## Assigned task
Search the data below for the string "click". Extract every line that contains it.

Collected data:
• • • •

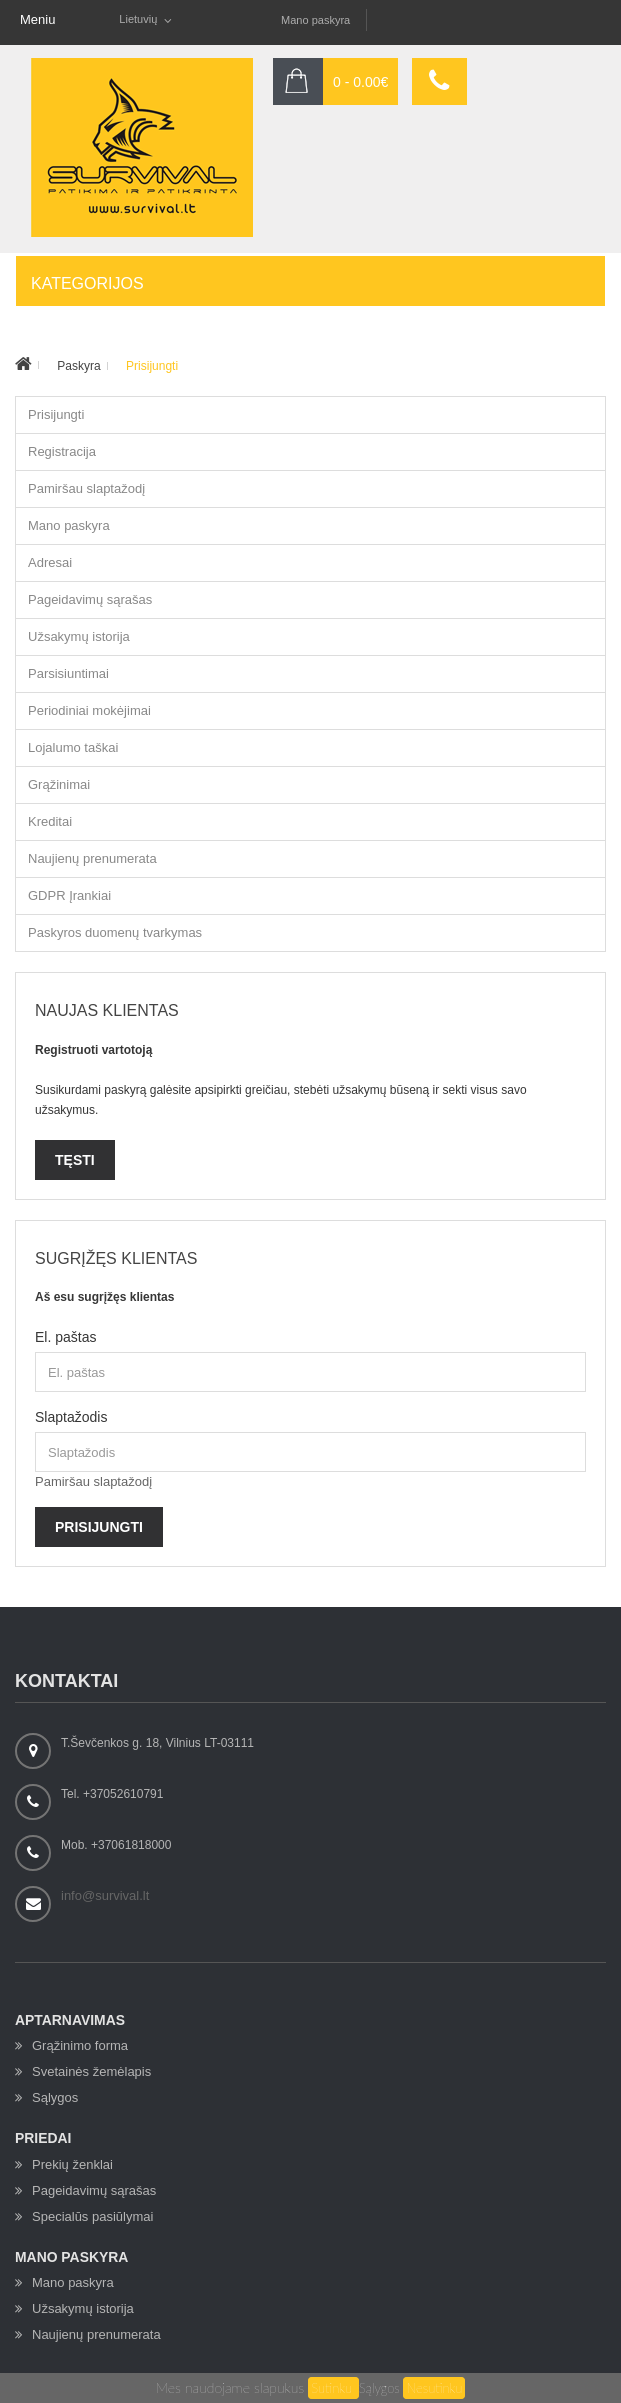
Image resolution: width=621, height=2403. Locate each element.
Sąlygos (379, 2388)
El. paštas (65, 1337)
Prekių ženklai (72, 2164)
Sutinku (333, 2388)
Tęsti (75, 1160)
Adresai (50, 562)
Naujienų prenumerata (92, 858)
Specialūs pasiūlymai (92, 2216)
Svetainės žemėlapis (91, 2071)
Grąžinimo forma (80, 2045)
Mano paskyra (315, 20)
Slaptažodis (71, 1417)
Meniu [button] (37, 19)
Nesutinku (434, 2388)
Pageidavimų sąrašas (90, 599)
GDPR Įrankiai (69, 895)
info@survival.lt (105, 1895)
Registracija (62, 451)
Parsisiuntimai (68, 673)
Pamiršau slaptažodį (86, 488)
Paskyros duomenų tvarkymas (115, 932)
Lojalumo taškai (73, 747)
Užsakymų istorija (79, 636)
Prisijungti (152, 366)
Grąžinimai (59, 784)
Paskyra (78, 366)
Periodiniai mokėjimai (89, 710)
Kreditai (50, 821)
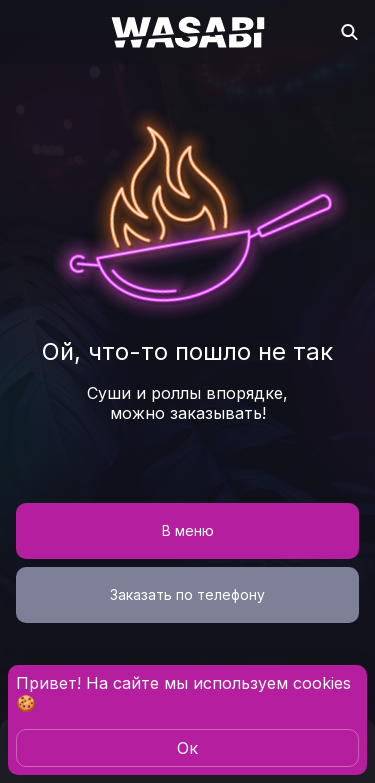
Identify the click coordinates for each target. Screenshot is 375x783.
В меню (188, 530)
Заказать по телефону (187, 594)
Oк (187, 748)
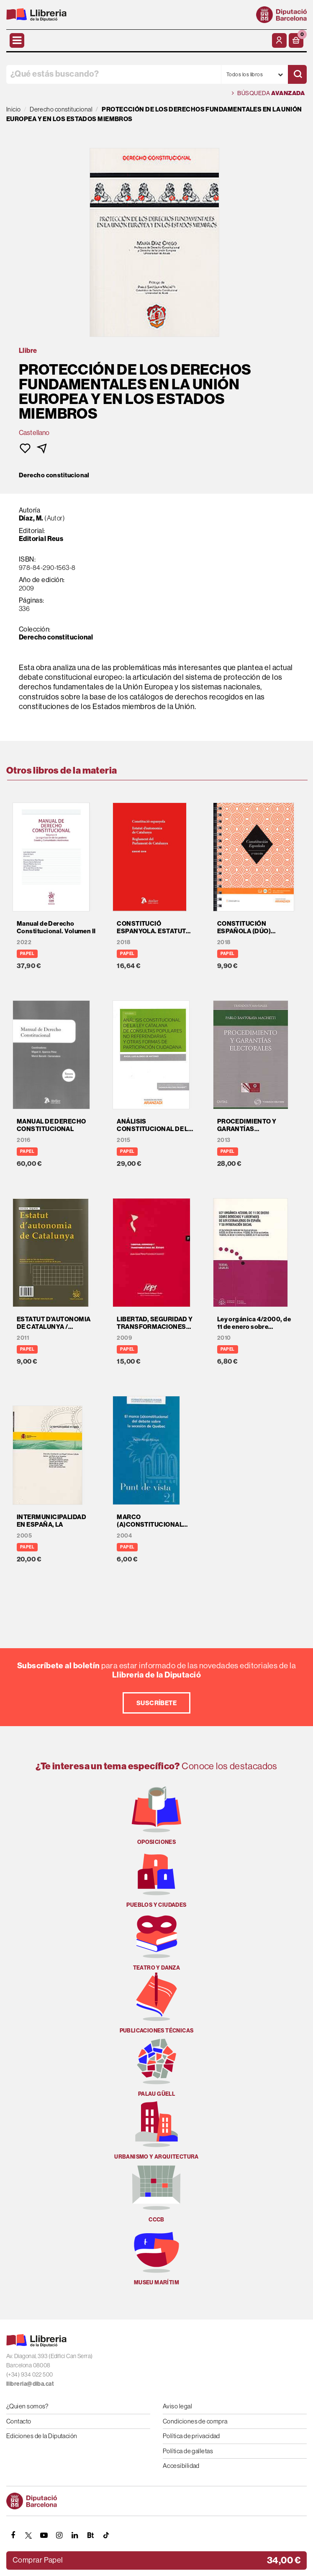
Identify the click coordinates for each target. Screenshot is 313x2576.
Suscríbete (156, 1703)
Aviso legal (177, 2406)
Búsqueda (268, 93)
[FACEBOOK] (13, 2535)
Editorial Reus (41, 538)
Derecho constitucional (54, 475)
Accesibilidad (181, 2466)
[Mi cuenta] (279, 40)
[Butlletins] (90, 2535)
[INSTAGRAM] (59, 2535)
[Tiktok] (106, 2535)
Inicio (13, 109)
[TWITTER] (28, 2535)
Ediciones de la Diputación (41, 2436)
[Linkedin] (75, 2535)
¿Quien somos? (27, 2406)
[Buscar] (297, 74)
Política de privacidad (191, 2436)
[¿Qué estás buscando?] (113, 74)
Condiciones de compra (195, 2421)
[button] (296, 40)
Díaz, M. (31, 518)
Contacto (18, 2421)
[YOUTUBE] (44, 2535)
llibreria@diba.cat (30, 2383)
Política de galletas (188, 2451)
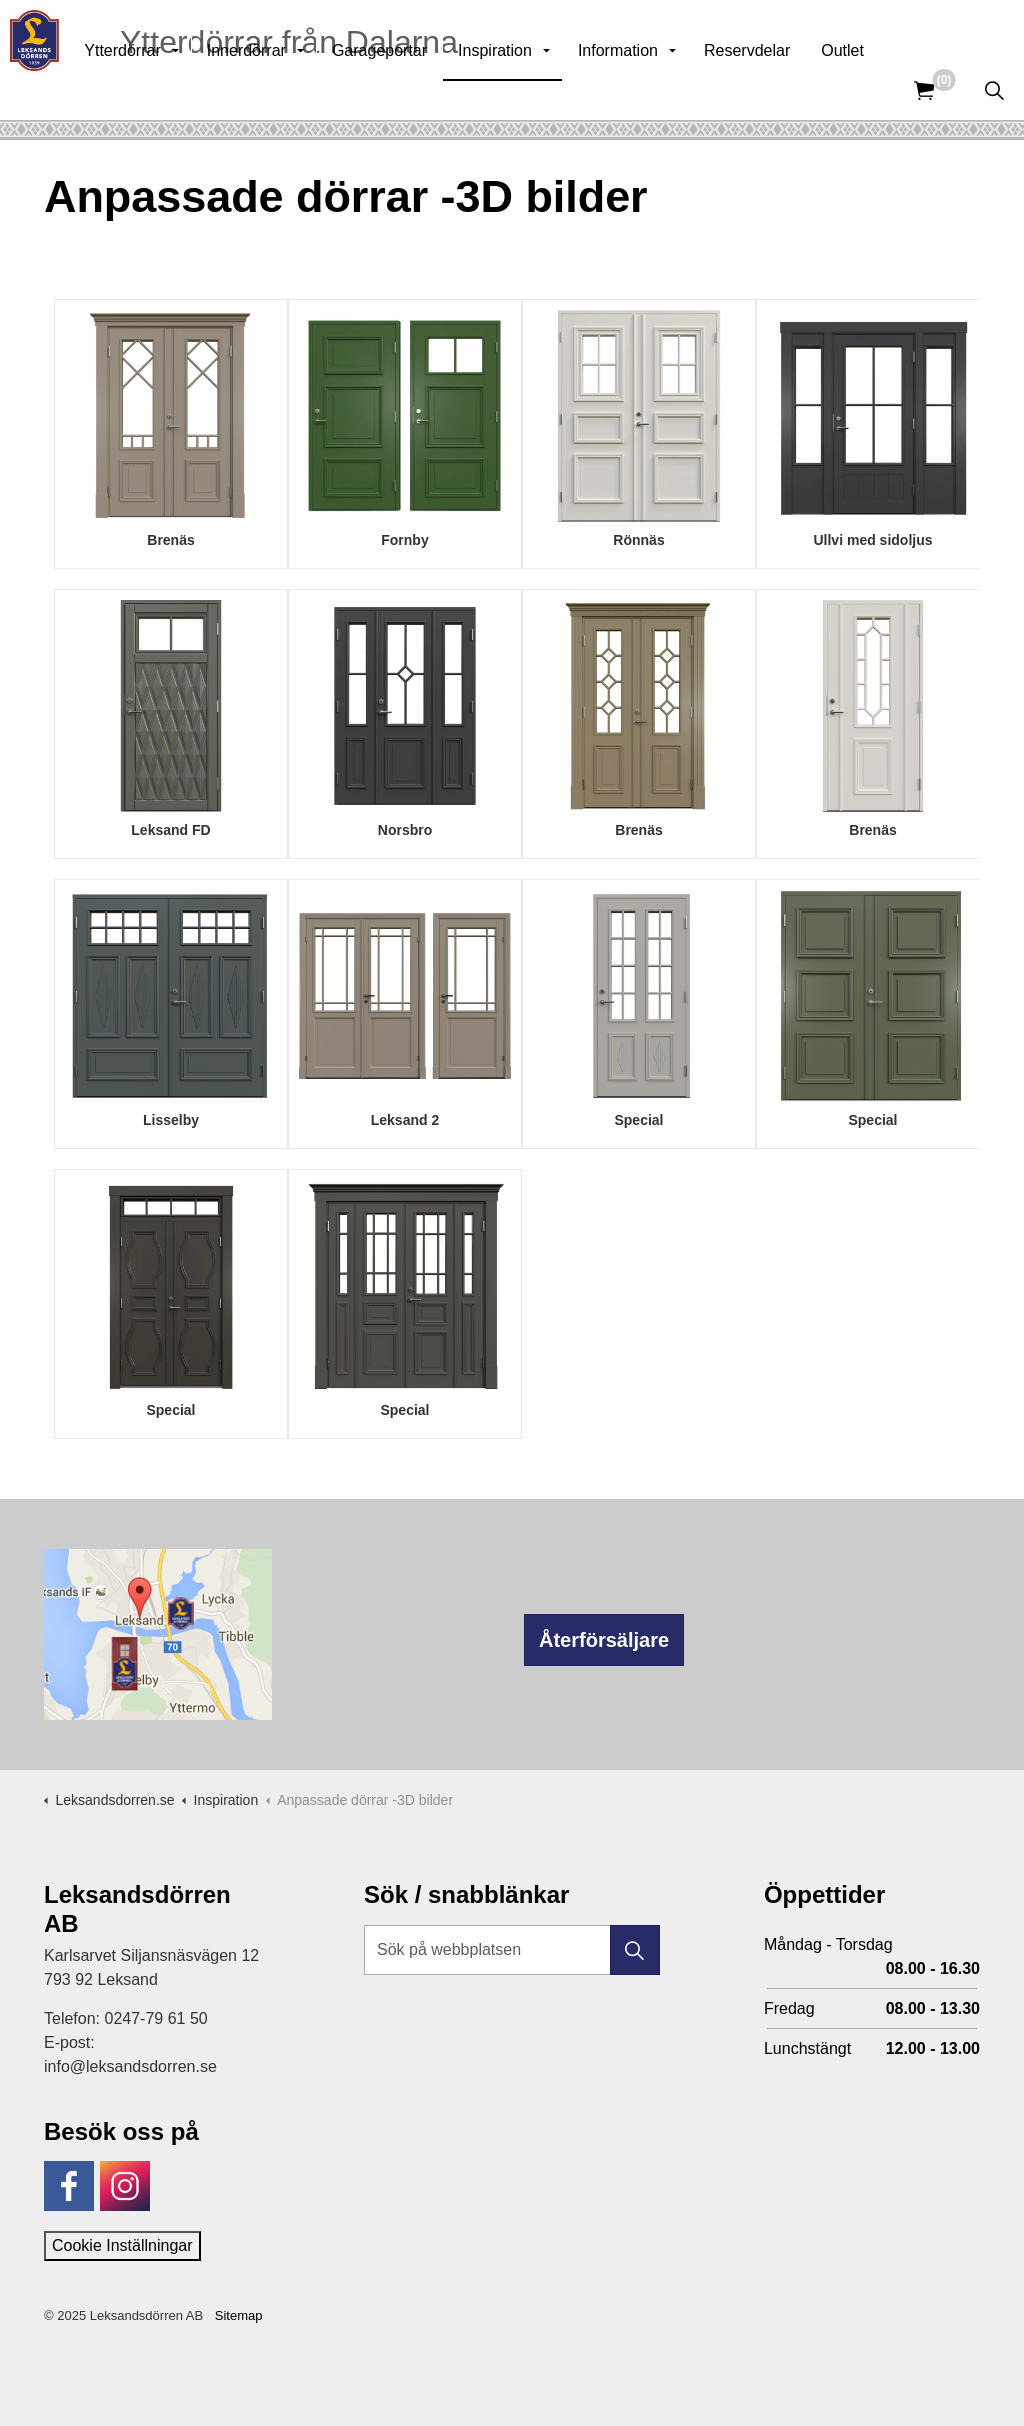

• • • •

## Written response
Identify the click coordinates for each target. Screenshot is 375x783.
Identify the click coordinates for each target. Screenshot is 313x2576.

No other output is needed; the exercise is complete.